MalKinID: A classification model for identifying malaria parasite genealogical relationships using identity-by-descent.
Wesley Wong, Lea Wang, Stephen F Schaffner, Xue Li, Ian Cheeseman, Timothy J C Anderson, Ashley Vaughan, Michael Ferdig, Sarah K Volkman, Daniel L Hartl, Dyann F Wirth
Author Information
Wesley Wong: Department of Immunology and Infectious Diseases, Harvard T. H. Chan School of Public Health, Harvard University, Boston, MA 02115, USA. ORCID
Lea Wang: Harvard College, Harvard University, Cambridge, MA 02138, USA.

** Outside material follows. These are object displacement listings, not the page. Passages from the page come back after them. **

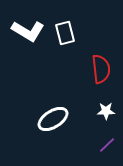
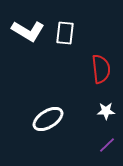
white rectangle: rotated 20 degrees clockwise
white ellipse: moved 5 px left
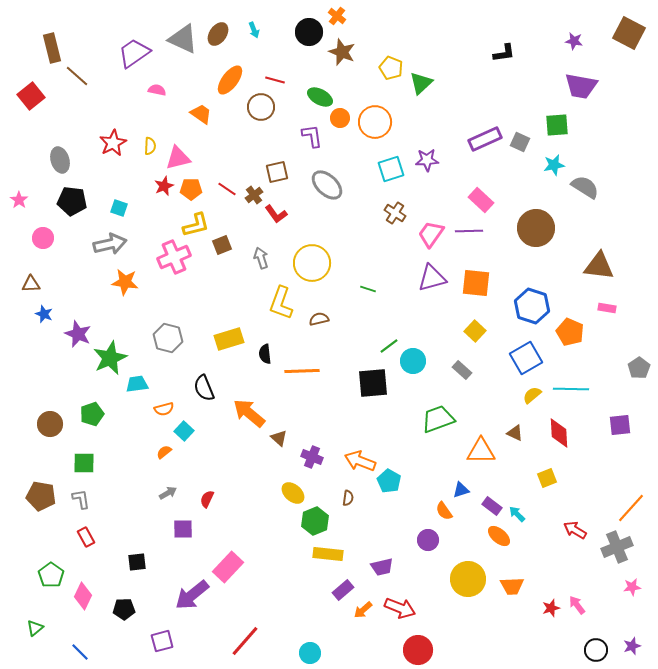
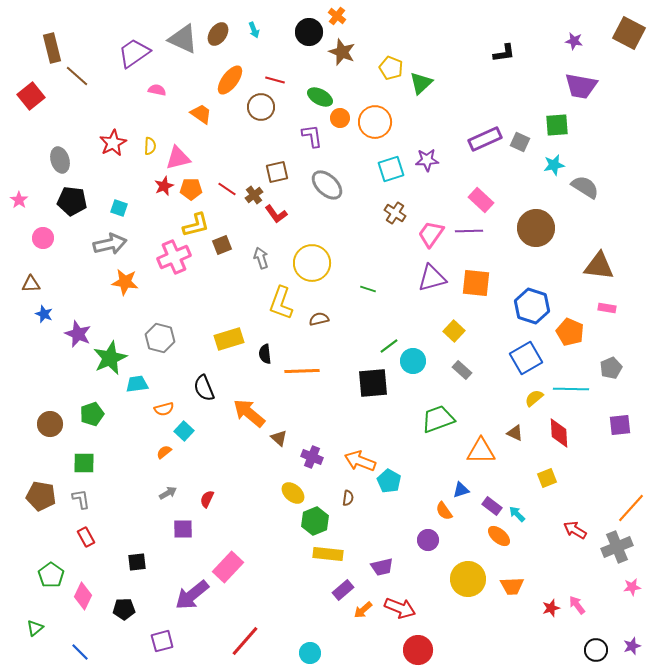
yellow square at (475, 331): moved 21 px left
gray hexagon at (168, 338): moved 8 px left
gray pentagon at (639, 368): moved 28 px left; rotated 10 degrees clockwise
yellow semicircle at (532, 395): moved 2 px right, 3 px down
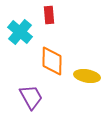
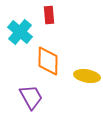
orange diamond: moved 4 px left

Stephen F Schaffner: Infectious Disease and Microbiome Program, Broad Institute, Cambridge, MA 02142, USA. ORCID
Xue Li: Program in Disease Intervention and Prevention, Texas Biomedical Research Institute, San Antonio, TX 78227, USA.

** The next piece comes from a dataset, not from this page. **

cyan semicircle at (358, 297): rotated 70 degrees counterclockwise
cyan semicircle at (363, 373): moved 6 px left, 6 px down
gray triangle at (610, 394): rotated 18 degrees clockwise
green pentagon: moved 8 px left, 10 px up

Ian Cheeseman: Program in Host Pathogen Interactions, Texas Biomedical Research Institute, San Antonio, TX 78227, USA.
Timothy J C Anderson: Program in Disease Intervention and Prevention, Texas Biomedical Research Institute, San Antonio, TX 78227, USA.
Ashley Vaughan: Center for Global Infectious Disease Research, Seattle Children's Research Institute, Seattle, WA 98105, USA.

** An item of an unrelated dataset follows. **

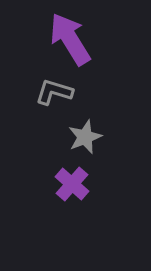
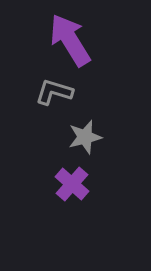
purple arrow: moved 1 px down
gray star: rotated 8 degrees clockwise
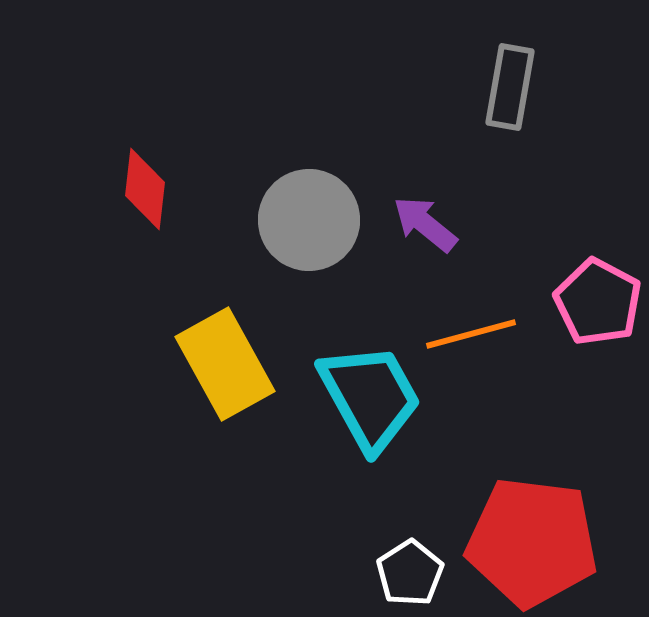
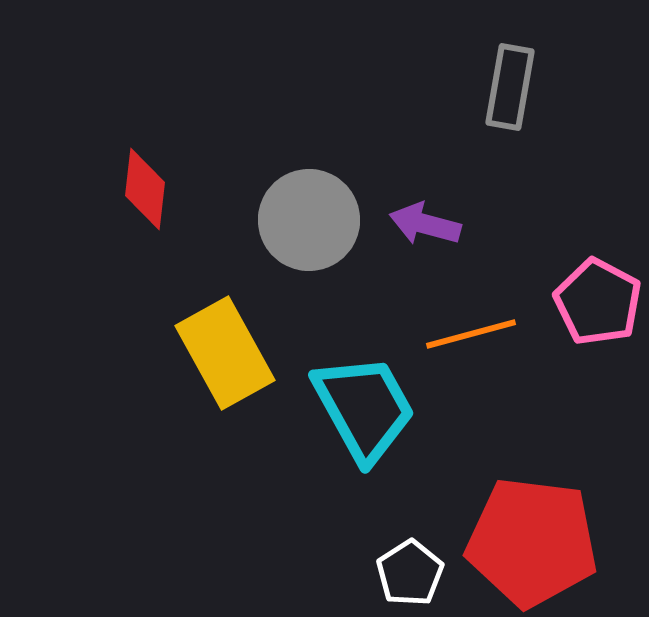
purple arrow: rotated 24 degrees counterclockwise
yellow rectangle: moved 11 px up
cyan trapezoid: moved 6 px left, 11 px down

Michael Ferdig: Department of Biological Sciences, Eck Institute for Global Health, University of Notre Dame, Notre Dame, IN 46556, USA.
Sarah K Volkman: Department of Immunology and Infectious Diseases, Harvard T. H. Chan School of Public Health, Harvard University, Boston, MA 02115, USA.
Daniel L Hartl: Department of Organismic and Evolutionary Biology, Harvard University, Cambridge, MA 02138, USA.
Dyann F Wirth: Department of Immunology and Infectious Diseases, Harvard T. H. Chan School of Public Health, Harvard University, Boston, MA 02115, USA. ORCID
Pathogen genomics is a powerful tool for tracking infectious disease transmission. In malaria, identity-by-descent is used to assess the genetic relatedness between parasites and has been used to study transmission and importation. In theory, identity-by-descent can be used to distinguish genealogical relationships to reconstruct transmission history or identify parasites for QTL experiments. MalKinID (Malaria Kinship Identifier) is a new classification model designed to identify genealogical relationships among malaria parasites based on genome-wide identity-by-descent proportions and identity-by-descent segment distributions. MalKinID was calibrated to the genomic data from 3 laboratory-based genetic crosses (yielding 440 parent-child and 9060 full-sibling comparisons). MalKinID identified lab-generated F1 progeny with >80% sensitivity and showed that 0.39 (95% CI 0.28, 0.49) of the second-generation progeny of a NF54 and NHP4026 cross were F1s and 0.56 (0.45, 0.67) were backcrosses of an F1 with the parental NF54 strain. In simulated outcrossed importations, MalKinID reconstructs genealogy history with high precision and sensitivity, with F1-scores exceeding 0.84. However, when importation involves inbreeding, such as during serial co-transmission, the precision and sensitivity of MalKinID declined, with F1-scores (the harmonic mean of precision and sensitivity) of 0.76 (0.56, 0.92) and 0.23 (0.0, 0.4) for parent-child and full-sibling and <0.05 for second-degree and third-degree relatives. Disentangling inbred relationships required adapting MalKinID to perform multisample comparisons. Genealogical inference is most powered when (1) outcrossing is the norm or (2) multisample comparisons based on a predefined pedigree are used. MalKinID lays the foundations for using identity-by-descent to track parasite transmission history and for separating progeny for quantitative-trait-locus experiments.